BEGIN TASK INPUTS
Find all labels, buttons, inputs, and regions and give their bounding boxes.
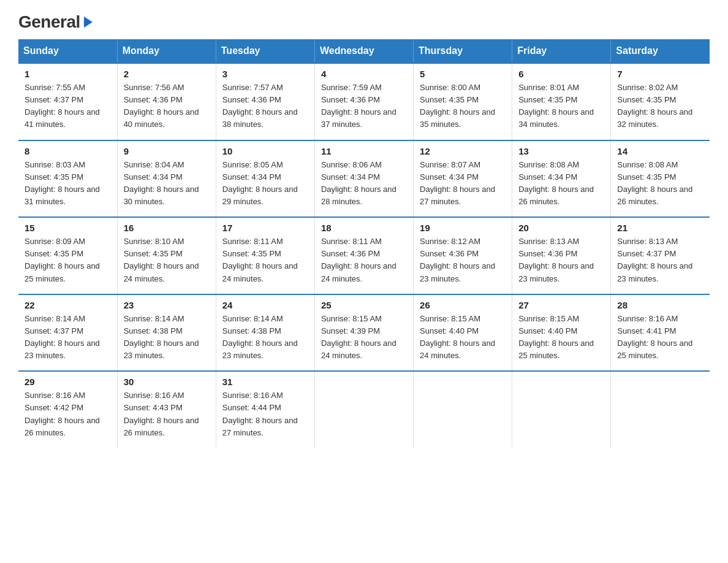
calendar-cell: 10 Sunrise: 8:05 AMSunset: 4:34 PMDaylig… (216, 140, 314, 218)
day-info: Sunrise: 8:08 AMSunset: 4:34 PMDaylight:… (518, 159, 604, 209)
day-info: Sunrise: 8:12 AMSunset: 4:36 PMDaylight:… (420, 236, 506, 285)
day-number: 31 (222, 377, 308, 387)
calendar-week-5: 29 Sunrise: 8:16 AMSunset: 4:42 PMDaylig… (18, 371, 710, 448)
logo-arrow-icon (82, 15, 95, 29)
day-number: 3 (222, 69, 308, 79)
calendar-cell: 8 Sunrise: 8:03 AMSunset: 4:35 PMDayligh… (18, 140, 117, 218)
calendar-cell: 19 Sunrise: 8:12 AMSunset: 4:36 PMDaylig… (414, 217, 512, 294)
day-info: Sunrise: 8:14 AMSunset: 4:38 PMDaylight:… (124, 313, 210, 362)
day-info: Sunrise: 8:01 AMSunset: 4:35 PMDaylight:… (518, 82, 604, 131)
day-info: Sunrise: 8:02 AMSunset: 4:35 PMDaylight:… (617, 82, 703, 131)
day-info: Sunrise: 8:11 AMSunset: 4:35 PMDaylight:… (222, 236, 308, 285)
day-info: Sunrise: 8:06 AMSunset: 4:34 PMDaylight:… (321, 159, 407, 209)
calendar-body: 1 Sunrise: 7:55 AMSunset: 4:37 PMDayligh… (18, 63, 710, 448)
day-number: 24 (222, 300, 308, 310)
calendar-cell: 2 Sunrise: 7:56 AMSunset: 4:36 PMDayligh… (117, 63, 216, 140)
calendar-header: SundayMondayTuesdayWednesdayThursdayFrid… (18, 39, 710, 63)
calendar-cell: 14 Sunrise: 8:08 AMSunset: 4:35 PMDaylig… (611, 140, 710, 218)
logo-top: General (18, 12, 95, 32)
calendar-cell: 3 Sunrise: 7:57 AMSunset: 4:36 PMDayligh… (216, 63, 314, 140)
day-info: Sunrise: 8:14 AMSunset: 4:38 PMDaylight:… (222, 313, 308, 362)
calendar-cell: 25 Sunrise: 8:15 AMSunset: 4:39 PMDaylig… (314, 294, 413, 372)
day-number: 26 (420, 300, 506, 310)
day-info: Sunrise: 8:16 AMSunset: 4:43 PMDaylight:… (124, 389, 210, 439)
calendar-cell: 27 Sunrise: 8:15 AMSunset: 4:40 PMDaylig… (512, 294, 611, 372)
day-number: 9 (124, 146, 210, 156)
calendar-cell: 13 Sunrise: 8:08 AMSunset: 4:34 PMDaylig… (512, 140, 611, 218)
day-info: Sunrise: 7:55 AMSunset: 4:37 PMDaylight:… (25, 82, 111, 131)
day-number: 13 (518, 146, 604, 156)
calendar-cell: 24 Sunrise: 8:14 AMSunset: 4:38 PMDaylig… (216, 294, 314, 372)
day-number: 27 (518, 300, 604, 310)
day-info: Sunrise: 8:16 AMSunset: 4:41 PMDaylight:… (617, 313, 703, 362)
calendar-cell: 5 Sunrise: 8:00 AMSunset: 4:35 PMDayligh… (414, 63, 512, 140)
page-header: General (18, 12, 710, 32)
day-info: Sunrise: 8:16 AMSunset: 4:44 PMDaylight:… (222, 389, 308, 439)
calendar-week-4: 22 Sunrise: 8:14 AMSunset: 4:37 PMDaylig… (18, 294, 710, 372)
calendar-cell (414, 371, 512, 448)
calendar-week-2: 8 Sunrise: 8:03 AMSunset: 4:35 PMDayligh… (18, 140, 710, 218)
weekday-header-saturday: Saturday (611, 39, 710, 63)
calendar-cell: 31 Sunrise: 8:16 AMSunset: 4:44 PMDaylig… (216, 371, 314, 448)
weekday-header-friday: Friday (512, 39, 611, 63)
day-number: 1 (25, 69, 111, 79)
day-info: Sunrise: 8:04 AMSunset: 4:34 PMDaylight:… (124, 159, 210, 209)
day-info: Sunrise: 8:14 AMSunset: 4:37 PMDaylight:… (25, 313, 111, 362)
calendar-cell: 21 Sunrise: 8:13 AMSunset: 4:37 PMDaylig… (611, 217, 710, 294)
calendar-week-1: 1 Sunrise: 7:55 AMSunset: 4:37 PMDayligh… (18, 63, 710, 140)
calendar-cell: 7 Sunrise: 8:02 AMSunset: 4:35 PMDayligh… (611, 63, 710, 140)
day-number: 22 (25, 300, 111, 310)
weekday-header-monday: Monday (117, 39, 216, 63)
day-number: 18 (321, 223, 407, 233)
day-info: Sunrise: 8:13 AMSunset: 4:36 PMDaylight:… (518, 236, 604, 285)
logo-general-text: General (18, 12, 80, 32)
calendar-cell: 15 Sunrise: 8:09 AMSunset: 4:35 PMDaylig… (18, 217, 117, 294)
calendar-cell: 12 Sunrise: 8:07 AMSunset: 4:34 PMDaylig… (414, 140, 512, 218)
day-info: Sunrise: 8:09 AMSunset: 4:35 PMDaylight:… (25, 236, 111, 285)
calendar-cell (611, 371, 710, 448)
svg-marker-0 (84, 17, 93, 28)
calendar-cell: 1 Sunrise: 7:55 AMSunset: 4:37 PMDayligh… (18, 63, 117, 140)
day-number: 25 (321, 300, 407, 310)
day-info: Sunrise: 8:07 AMSunset: 4:34 PMDaylight:… (420, 159, 506, 209)
calendar-cell: 26 Sunrise: 8:15 AMSunset: 4:40 PMDaylig… (414, 294, 512, 372)
day-info: Sunrise: 8:08 AMSunset: 4:35 PMDaylight:… (617, 159, 703, 209)
day-info: Sunrise: 8:13 AMSunset: 4:37 PMDaylight:… (617, 236, 703, 285)
day-info: Sunrise: 8:00 AMSunset: 4:35 PMDaylight:… (420, 82, 506, 131)
day-number: 8 (25, 146, 111, 156)
calendar-cell (512, 371, 611, 448)
calendar-cell: 23 Sunrise: 8:14 AMSunset: 4:38 PMDaylig… (117, 294, 216, 372)
day-number: 23 (124, 300, 210, 310)
day-info: Sunrise: 7:56 AMSunset: 4:36 PMDaylight:… (124, 82, 210, 131)
day-info: Sunrise: 7:59 AMSunset: 4:36 PMDaylight:… (321, 82, 407, 131)
day-number: 6 (518, 69, 604, 79)
day-info: Sunrise: 7:57 AMSunset: 4:36 PMDaylight:… (222, 82, 308, 131)
day-number: 4 (321, 69, 407, 79)
calendar-cell: 18 Sunrise: 8:11 AMSunset: 4:36 PMDaylig… (314, 217, 413, 294)
day-info: Sunrise: 8:15 AMSunset: 4:39 PMDaylight:… (321, 313, 407, 362)
calendar-cell: 4 Sunrise: 7:59 AMSunset: 4:36 PMDayligh… (314, 63, 413, 140)
day-info: Sunrise: 8:16 AMSunset: 4:42 PMDaylight:… (25, 389, 111, 439)
day-number: 17 (222, 223, 308, 233)
day-number: 12 (420, 146, 506, 156)
weekday-header-wednesday: Wednesday (314, 39, 413, 63)
calendar-cell: 30 Sunrise: 8:16 AMSunset: 4:43 PMDaylig… (117, 371, 216, 448)
calendar-cell: 6 Sunrise: 8:01 AMSunset: 4:35 PMDayligh… (512, 63, 611, 140)
day-number: 30 (124, 377, 210, 387)
day-info: Sunrise: 8:03 AMSunset: 4:35 PMDaylight:… (25, 159, 111, 209)
day-info: Sunrise: 8:10 AMSunset: 4:35 PMDaylight:… (124, 236, 210, 285)
calendar-cell: 28 Sunrise: 8:16 AMSunset: 4:41 PMDaylig… (611, 294, 710, 372)
weekday-header-sunday: Sunday (18, 39, 117, 63)
calendar-cell: 17 Sunrise: 8:11 AMSunset: 4:35 PMDaylig… (216, 217, 314, 294)
day-info: Sunrise: 8:05 AMSunset: 4:34 PMDaylight:… (222, 159, 308, 209)
logo: General (18, 12, 95, 32)
calendar-table: SundayMondayTuesdayWednesdayThursdayFrid… (18, 39, 710, 448)
calendar-cell: 22 Sunrise: 8:14 AMSunset: 4:37 PMDaylig… (18, 294, 117, 372)
day-number: 16 (124, 223, 210, 233)
calendar-cell: 16 Sunrise: 8:10 AMSunset: 4:35 PMDaylig… (117, 217, 216, 294)
day-number: 2 (124, 69, 210, 79)
weekday-header-row: SundayMondayTuesdayWednesdayThursdayFrid… (18, 39, 710, 63)
calendar-cell: 29 Sunrise: 8:16 AMSunset: 4:42 PMDaylig… (18, 371, 117, 448)
day-info: Sunrise: 8:15 AMSunset: 4:40 PMDaylight:… (420, 313, 506, 362)
weekday-header-tuesday: Tuesday (216, 39, 314, 63)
END TASK INPUTS
§ **ACTION ITEM**
Copy out every line of the records that the string "SundayMondayTuesdayWednesdayThursdayFrid" appears in.

§ **WRITTEN ANSWER**
calendar-header: SundayMondayTuesdayWednesdayThursdayFrid… (18, 39, 710, 63)
calendar-table: SundayMondayTuesdayWednesdayThursdayFrid… (18, 39, 710, 448)
weekday-header-row: SundayMondayTuesdayWednesdayThursdayFrid… (18, 39, 710, 63)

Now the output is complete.